[DATA PROVIDED]:
##########

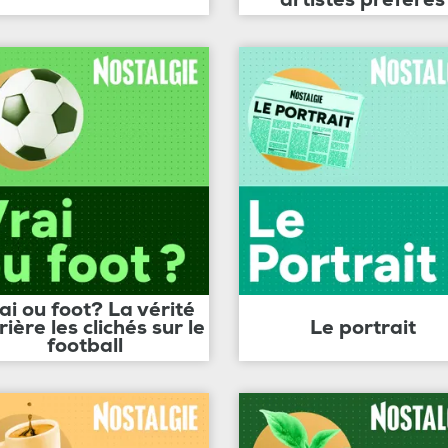
ai ou foot? La vérité
rière les clichés sur le
Le portrait
football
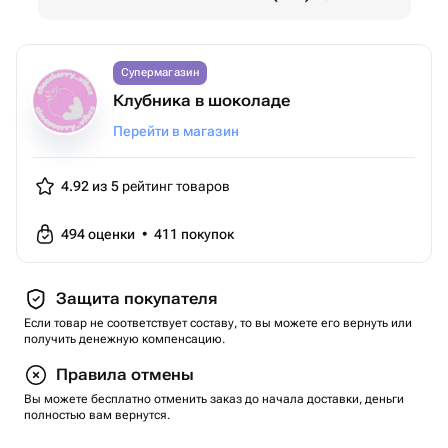
Супермагазин
Клубника в шоколаде
Перейти в магазин
4.92 из 5
рейтинг товаров
494
оценки
•
411
покупок
Защита покупателя
Если товар не соответствует составу, то вы можете его вернуть или
получить денежную компенсацию.
Правила отмены
Вы можете бесплатно отменить заказ до начала доставки, деньги
полностью вам вернутся.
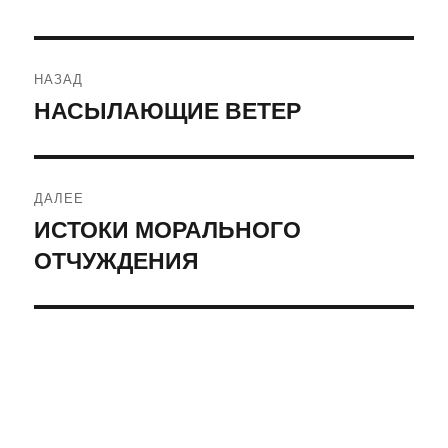
Навигация
НАЗАД
по
НАСЫЛАЮЩИЕ ВЕТЕР
Предыдущая
запись:
записям
ДАЛЕЕ
ИСТОКИ МОРАЛЬНОГО
Следующая
ОТЧУЖДЕНИЯ
запись:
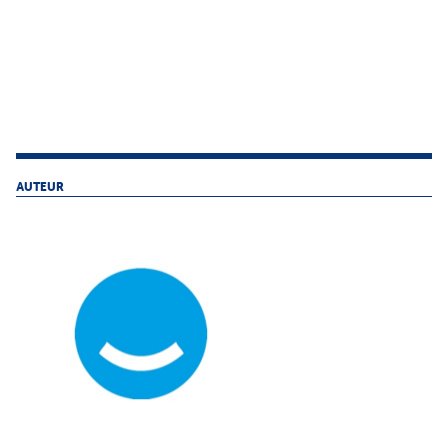
AUTEUR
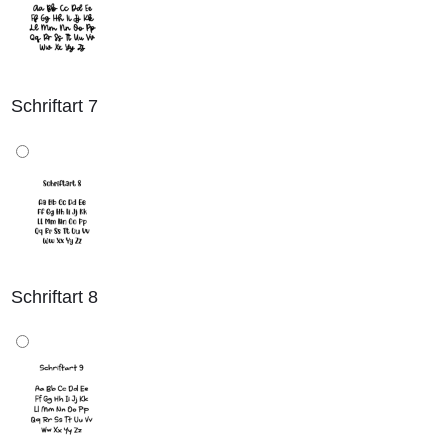
Schriftart 7
Schriftart 8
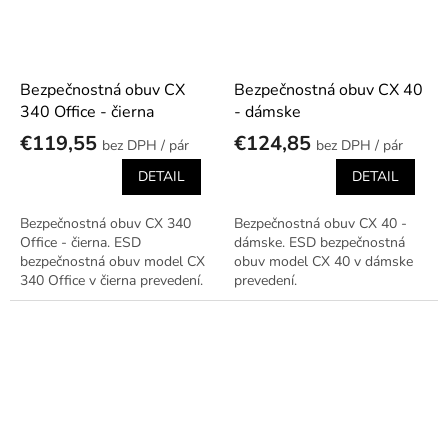
Bezpečnostná obuv CX
Bezpečnostná obuv CX 40
340 Office - čierna
- dámske
€119,55
€124,85
/ pár
/ pár
DETAIL
DETAIL
Bezpečnostná obuv CX 340
Bezpečnostná obuv CX 40 -
Office - čierna. ESD
dámske. ESD bezpečnostná
bezpečnostná obuv model CX
obuv model CX 40 v dámske
340 Office v čierna prevedení.
prevedení.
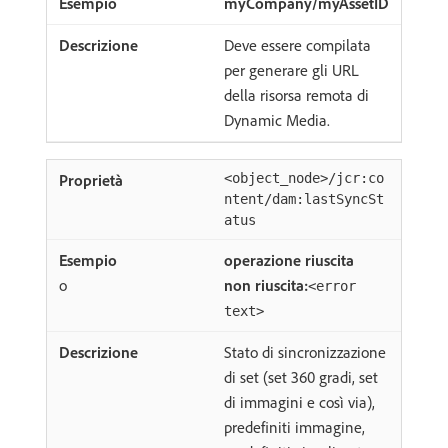
myCompany/myAssetID
Deve essere compilata
per generare gli URL
della risorsa remota di
Dynamic Media.
<object_node>/jcr:co
ntent/dam:lastSyncSt
atus
operazione riuscita
o
non riuscita:
<error
text>
Stato di sincronizzazione
di set (set 360 gradi, set
di immagini e così via),
predefiniti immagine,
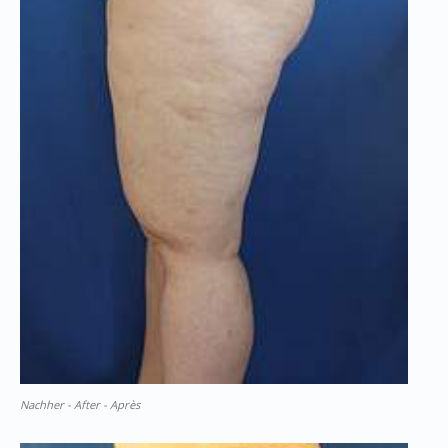
Nachher - After - Après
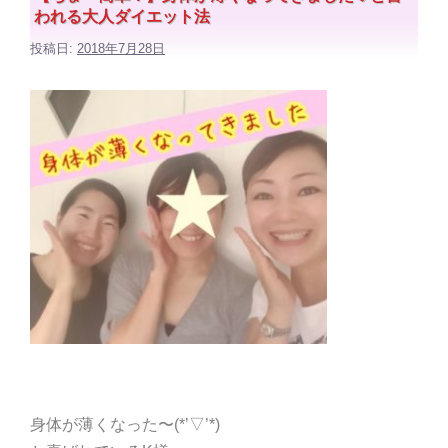
われる大人ダイエット法
投稿日:
2018年7月28日
身体が薄くなった〜(*’▽’*)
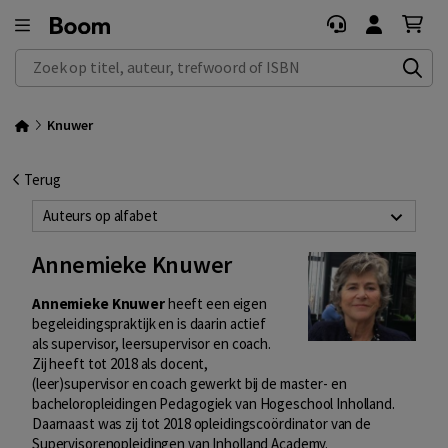
Zoek op titel, auteur, trefwoord of ISBN
Knuwer
Terug
Auteurs op alfabet
Annemieke Knuwer
Annemieke Knuwer
heeft een eigen
begeleidingspraktijk en is daarin actief
als supervisor, leersupervisor en coach.
Zij heeft tot 2018 als docent,
(leer)supervisor en coach gewerkt bij de master- en
bacheloropleidingen Pedagogiek van Hogeschool Inholland.
Daarnaast was zij tot 2018 opleidingscoördinator van de
Supervisorenopleidingen van Inholland Academy.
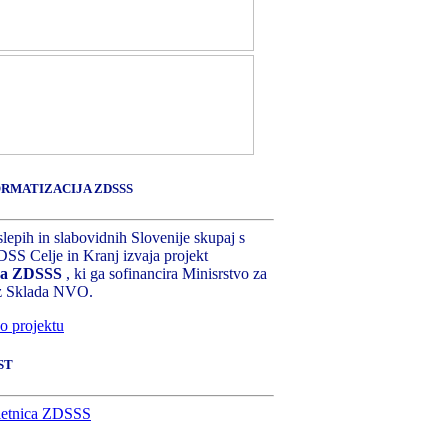
RMATIZACIJA ZDSSS
lepih in slabovidnih Slovenije skupaj s
SS Celje in Kranj izvaja projekt
ija ZDSSS
, ki ga sofinancira Minisrstvo za
iz Sklada NVO.
o projektu
ST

##########

[WHAT IS NEEDED]: Working through the entries above, copy every line in which "coach" is found.

[RESPONSE TO THIS EXERCISE]:
als supervisor, leersupervisor en coach.
(leer)supervisor en coach gewerkt bij de master- en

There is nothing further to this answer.